No one is trying to force catholic beliefs on anyone else. What we are trying to do is protect human life-such a protection has been the basis of every civilization in history. we object to the idea you can redefine human life and thus rationalize taking. One should not need a church to tell them that taking of human life is wrong and should not be tolerated in a just society
 
My Bible is The Jerusalem Bible, a Catholic Bible. Exodus 21:22-25, “If, when men come to blows, they hurt a woman who is pregnant and she suffers a miscarriage, thought she does not die of it, the man responsible must pay the compensation demanded of him by the woman’s master; he shall hand it over, after arbitration. But should she die, you shall give life for life…”
I offered this quote simply to point out that other religions may have a scriptural basis for viewing abortion as a lesser offence than the murder of a human being. You are, of course, entitled to any interpretation that you wish to make. The same goes for Genesis 2:7. “Then He breathed into his (Adam’s) nostrils a breath of life, and thus man became a living being.” Jews allow abortion under certain conditions because they hold that a child is not a living human being until it takes its first breath. Again, my argument is not with our obedience to Catholic teaching, but with the attempts to apply Catholic law onto those of other religions by force.
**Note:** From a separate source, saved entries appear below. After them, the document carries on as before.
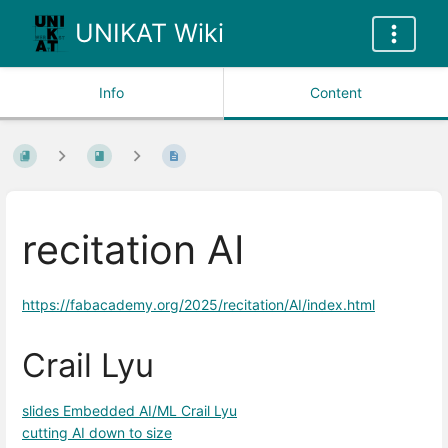
UNIKAT Wiki
Info
Content
recitation AI
https://fabacademy.org/2025/recitation/AI/index.html
Crail Lyu
slides Embedded AI/ML Crail Lyu
cutting AI down to size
The unborn child also requires and receives oxygen from the mother, which is the breath of life.
 
No one is trying to force catholic beliefs on anyone else. What we are trying to do is protect human life-such a protection has been the basis of every civilization in history. we object to the idea you can redefine human life and thus rationalize taking. One should not need a church to tell them that taking of human life is wrong and should not be tolerated in a just society
It is not self evident that a fetus has a personal soul.
 
Thats not relivant to the states defintion of personhood.
You are correct-having a “soul” has no relevance as to whether one has the right to life. Given that why did use it to justify abortion?
 
You are correct-having a “soul” has no relevance as to whether one has the right to life. Given that why did use it to justify abortion?
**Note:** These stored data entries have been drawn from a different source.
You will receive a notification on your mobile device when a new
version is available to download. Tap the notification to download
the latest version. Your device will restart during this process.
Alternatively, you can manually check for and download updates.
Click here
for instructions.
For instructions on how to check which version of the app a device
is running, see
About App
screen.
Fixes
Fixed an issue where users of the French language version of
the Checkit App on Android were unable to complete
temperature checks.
However the qeustion of a soul is relivant if a Catholic wants the law to identify the fetus as a person. Becuase without evidence of a personal soul there is no self evident bases on which to claim that a fetus is a person.
 
However the qeustion of a soul is relivant if a Catholic wants the law to identify the fetus as a person. Becuase without evidence of a personal soul there is no self evident bases on which to claim that a fetus is a person.
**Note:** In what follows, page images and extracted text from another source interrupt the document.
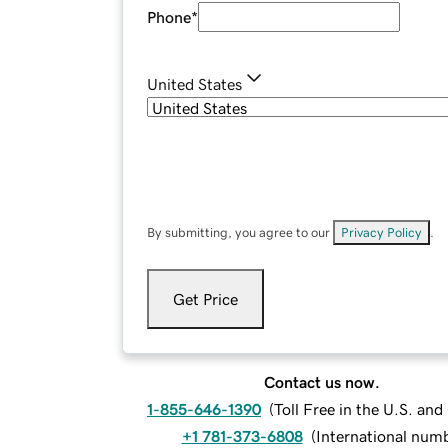
Phone
*
United States
By submitting, you agree to our
Privacy Policy
.
Get Price
Contact us now.
1-855-646-1390
(
Toll Free in the U.S. an
+1 781-373-6808
(
International num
When is a human not a person?
 
H
However the qeustion of a soul is relivant if a Catholic wants the law to identify the fetus as a person. Becuase without evidence of a personal soul there is no self evident bases on which to claim that a fetus is a person.
I know of no traching of the Church past or present that says the right to life is predicstef on having a soul. Person is an artificial construct thag has no meaning from a scientific or biologic standpoint. The right to life is not dependent on what label one decides to dedcribe a stage of life
 
However the qeustion of a soul is relivant if a Catholic wants the law to identify the fetus as a person. Becuase without evidence of a personal soul there is no self evident bases on which to claim that a fetus is a person.
No it’s not. Religious belief is irrelevant for matters of law.